Mesa Verde National Park
We didn’t initially plan on visiting any of the parks in Colorado at this time, but Mesa Verde was on the way-ish to the parks in Utah. This is another park that you can see most of in one day.
The big draw is the cliff dwellings of the Pueblo people, who abandoned Mesa Verde and most of the Four Corners region around 1300 for unknown reasons. Now, Molly and I could not give a shit about most historical sites. All the battlefields and historic monuments in the Eastern half of the country: skipped ‘em. Most early American history boils down to “Europeans Move Into Area, Make Things Worse”. It’s a bit repetitive.
However, we were surprisingly enthralled by the history of Mesa Verde and the Four Corners.
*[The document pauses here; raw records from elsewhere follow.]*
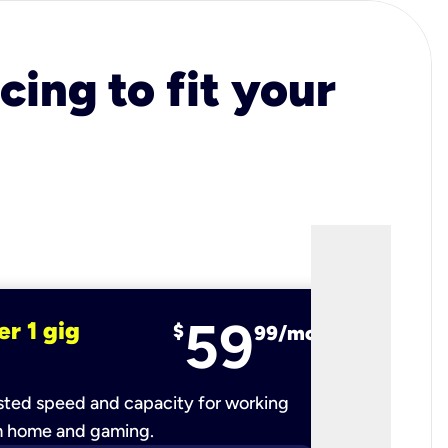
cing to fit your
59
er 1 gig
fiber 2 
$
99/mo
ted speed and capacity for working
Ultra-fast 
m home and gaming.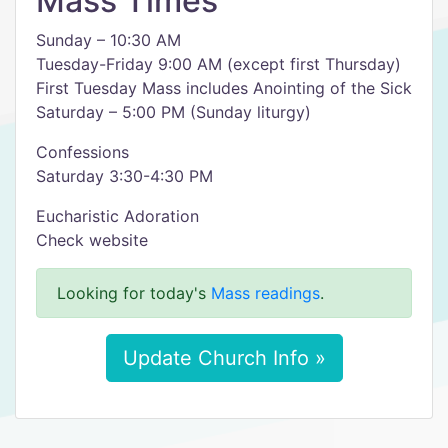
Mass Times
Sunday – 10:30 AM
Tuesday-Friday 9:00 AM (except first Thursday)
First Tuesday Mass includes Anointing of the Sick
Saturday – 5:00 PM (Sunday liturgy)
Confessions
Saturday 3:30-4:30 PM
Eucharistic Adoration
Check website
Looking for today's
Mass readings
.
Update Church Info »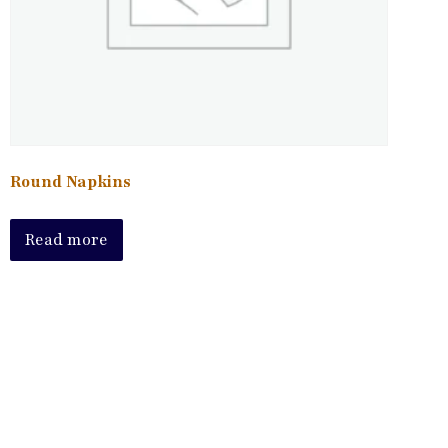
Round Napkins
Read more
The Pueblo’s were early agrarian people who figured out how to farm the elevation band between desert and mountain, and transitioned from pit houses to adobe huts to cliff dwellings during the span of a few hundred years. Very interesting to see a society in the US develop outside of European influence. And then they just kinda dispersed.
Fun fact: Mesa Verde is not actually a mesa, it’s a cuesta. From our travels, I’d say about half the things in this country are misnomered.
You enter the park from the north, which was still pretty snowy and overcast. A scenic drive takes you to the top of the cuesta, and then down to the cliff dwellings.
During the summer, you can take ranger-guided tours of some of the cliff dwellings, but it was cool enough just seeing them from afar. There were also spots on the drive to stop and see preserved pit houses, which honestly looked pretty cozy.
For the rest of our visit to Utah, anytime we saw a rock shelf with a big overhang, we’d say, “Looks like a nice place for a house”.